Former president Choi Kyung-hee stepped down on Oct. 21. Following 86 days of students’ sit-in protest in the Main Hall, Choi’s resignation was made amid growing allegations that the university granted unfair favors in admissions and grading to a student in Kinesiology & Sports Studies, Chung Yoo-ra, the daughter of Choi Soon-sil.
Since late July, students and faculty members had demanded her resignation in responsibility for her unilateral decisions such as the establishment plan of LiFE (Light up Your Future in Ewha) College, as well as the intervention of 1,600 police officers supposedly to relieve faculty members of their confinement. The conflict was intensified by the scandal of the school granting special treatment to Chung. During a discussion meeting held between Choi and students on Oct. 17, Choi clearly stated she had no intention of resigning. However, two days after the meeting, Choi abruptly announced her intention to resign describing her decision as an act to “continue the Ewha spirit of harmony and trust.” The announcement was made only few hours ahead of a scheduled demonstration by faculty members.

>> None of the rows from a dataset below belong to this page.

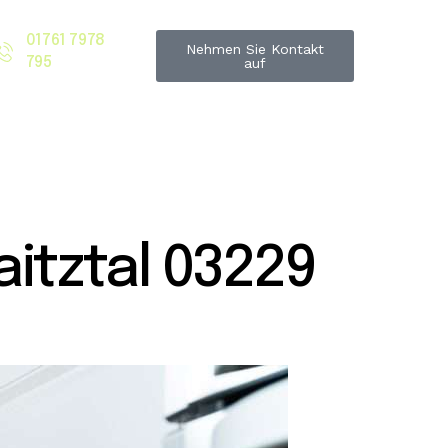
01761 7978
Nehmen Sie Kontakt
795
auf
itztal 03229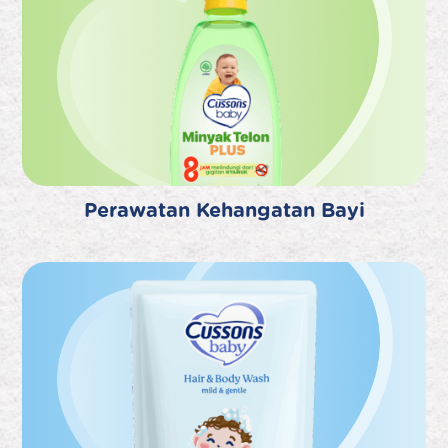
Perawatan Kehangatan Bayi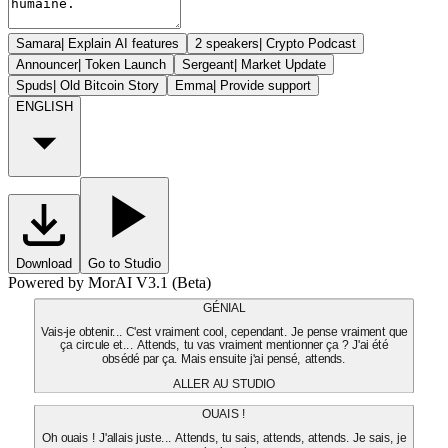
Samara
|
Explain AI features
2 speakers
|
Crypto Podcast
Announcer
|
Token Launch
Sergeant
|
Market Update
Spuds
|
Old Bitcoin Story
Emma
|
Provide support
ENGLISH
Download
Go to Studio
Powered by MorAI V3.1 (Beta)
GÉNIAL
Vais-je obtenir... C'est vraiment cool, cependant. Je pense vraiment que
ça circule et... Attends, tu vas vraiment mentionner ça ? J'ai été
obsédé par ça. Mais ensuite j'ai pensé, attends.
ALLER AU STUDIO
OUAIS !
Oh ouais ! J'allais juste... Attends, tu sais, attends, attends. Je sais, je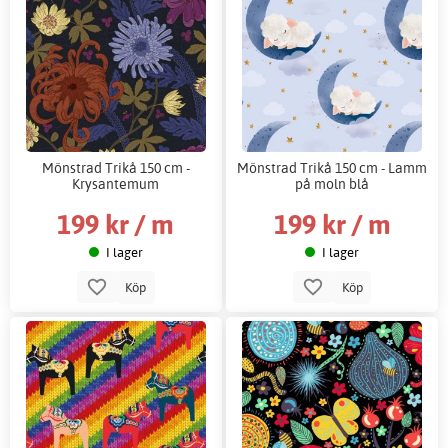
Mönstrad Trikå 150 cm -
Mönstrad Trikå 150 cm - Lamm
Krysantemum
på moln blå
199 kr / m
199 kr / m
I lager
I lager
Köp
Köp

However, there are still a number of loose ends. Students feel that Choi has not made an appropriate apology for the police intervention. There is also discontent about Choi’s lack of substantial action to protect students who underwent police investigation for leading the “confinement” of faculty members. Although Choi initially submitted a petition stating that she did “not want any legal charges pressed on the students,” the petition had no lasting influence as the students have been handed over to the Supreme Prosecutor’s Office. Choi has also denied all allegations regarding Chung.
For such unresolved problems, students and professors are voicing out their concerns through further demonstrations. On Nov. 3, the fourth and final mass demonstration took place in the presence of approximately 4,000 students and faculty members according to a statistic provided by students. The participants demanded that a thorough investigation of the suspicions involving Chung take place and that the current presidential election system be reformed.
Questions on future presidential election yet to be answered
“The current election system allows the school foundation to have far too much influence on selecting candidates,” stated Lim Dong-hoon, the professor of the Department of Korean Language & Literature during the demonstration on Nov. 3. “The faculty is considering the possibility of adopting a direct voting system. We are also going to hold a hearing on Nov. 11 to discuss a new direction for the presidential election is under way.”
The most recent election system was carried out by an indirect vote where the Board of Directors, comprised of eight members including the head director and the honorary president, chose between two candidates selected by professors. However, in the face of the unprecedented situation of the former president’s resignation, professors and students are raising their voice for a new, more democratic method of electing the president.
“Electing a new president should not be a mere act of filling an empty post, but a way to bring about a satisfactory and final end to the entire situation regarding Choi,” said a student who wished to remain anonymous. “I hope the election process be carried out in a considerate and democratic manner, even if it means the process becomes time-consuming.”
In the absence of a president, the presidential duties have temporarily been placed on the shoulders of Song Tuck-soo, Executive Vice President for Academic Affairs. According to the head director of the Board of Directors, the new president is planned to be elected before the new semester begins. The term of the new president will be 4 years.